Read/skim "Strong and Weak Emergence" by David Chalmers from 2006 (PDF; full citation). Answer these questions:

1. Define what Chalmers means by weak emergence.
2. Chalmers writes, "We can think of strongly emergent phenomena as being systematically determined by low-level facts without being deducible from those facts." Give an example (1-2 sentences) that may possibly satisfy this definition of strong emergence.
3. Are the NetLogo models we looked at (sheep and wolves, ants, termites) examples of strong or weak emergence? Provide a 1-2 sentence argument.

Execute the k-means algorithm by hand on the following data:

item # w x y z true label
1 1.0 1.0 0.0 1.0 A
2 0.0 0.0 1.0 0.0 B
3 2.0 2.0 0.0 2.0 A
4 0.0 0.0 1.0 1.0 B
5 2.0 2.0 0.0 2.0 A
6 0.0 2.0 1.0 1.0 B

Use $$k=2$$. Show the centroids as they change, and give the final centroids. Choose random (or not so random) starting centroid values. Finally, give the confusion matrix.

Run the k-means algorithm in Weka using this dataset: iris.arff (iris species clustering).
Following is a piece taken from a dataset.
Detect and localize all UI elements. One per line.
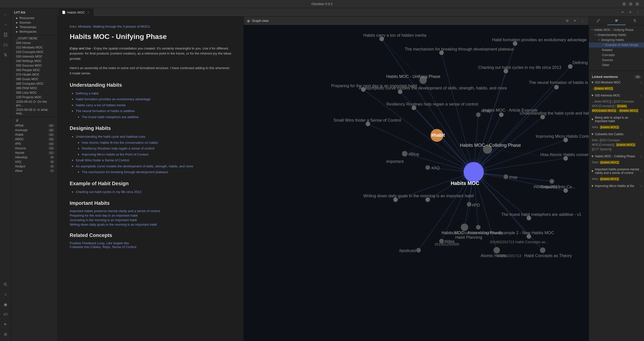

Choose $$k=3$$ and $$k=4$$. Give the confusion matrix for each value of $$k$$. Also report the percent of correctly classified instances for each class, for each $$k$$.

Execute the k-nearest neighbor algorithm by hand on the dataset below (same as before). Use $$k = 2$$. Classify the data point: $$<1, 0, 1, 2>$$.

item # w x y z true label
1 1.0 1.0 0.0 1.0 A
2 0.0 0.0 1.0 0.0 B
3 2.0 2.0 0.0 2.0 A
4 0.0 0.0 1.0 1.0 B
5 2.0 2.0 0.0 2.0 A
6 0.0 2.0 1.0 1.0 B

Run the k-nearest neighbor in Weka using this dataset: letter.arff (handwritten letter classification). Find a good value of $$k$$. Use 10-fold cross validation and report the accuracy and give the confusion matrix.

Explain the differences between k-means and k-nearest neighbor algorithms.

## Extra credit (+20 pts)

Play around with Weka. Report how well at least three different classification algorithms (avoid k-means and k-nn) perform on the letter.arff data with 10-fold cross validation. Collect accuracies in a table.